I probably did not understand correctly: I expect you did try the whole
series at first, found a regression, and then bisected to that commit.

>
> What would be much more interesting is to treat the series of 13 as one,
> and compare the baseline before any of it against the end of the series:
> is that something that the 0day robot can easily do?

That would still be more interesting to me - though probably not
actionable (see below), so not worth you going to any effort.

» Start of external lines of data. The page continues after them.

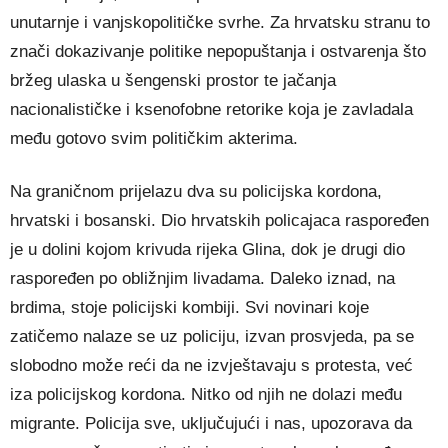
unutarnje i vanjskopolitičke svrhe. Za hrvatsku stranu to
znači dokazivanje politike nepopuštanja i ostvarenja što
bržeg ulaska u šengenski prostor te jačanja
nacionalističke i ksenofobne retorike koja je zavladala
među gotovo svim političkim akterima.
Na graničnom prijelazu dva su policijska kordona,
hrvatski i bosanski. Dio hrvatskih policajaca raspoređen
je u dolini kojom krivuda rijeka Glina, dok je drugi dio
raspoređen po obližnjim livadama. Daleko iznad, na
brdima, stoje policijski kombiji. Svi novinari koje
zatičemo nalaze se uz policiju, izvan prosvjeda, pa se
slobodno može reći da ne izvještavaju s protesta, već
iza policijskog kordona. Nitko od njih ne dolazi među
migrante. Policija sve, uključujući i nas, upozorava da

But
I hope the bad result on this test did not curtail further testing.

>
> But I'll look more closely at the numbers you've provided later today,
> numbers that I've snipped off here: there may still be useful things to
> learn from them; and maybe I'll try following the instructions you've
> supplied, though I probably won't do a good job of following them.

I did look more closely, didn't try lkp itself, but did observe
stress-ng --timeout 60 --times --verify --metrics-brief --remap 128
in the reproduce file, and followed that up (but with 8 not 128).
In my config, the series managed about half the ops as the baseline.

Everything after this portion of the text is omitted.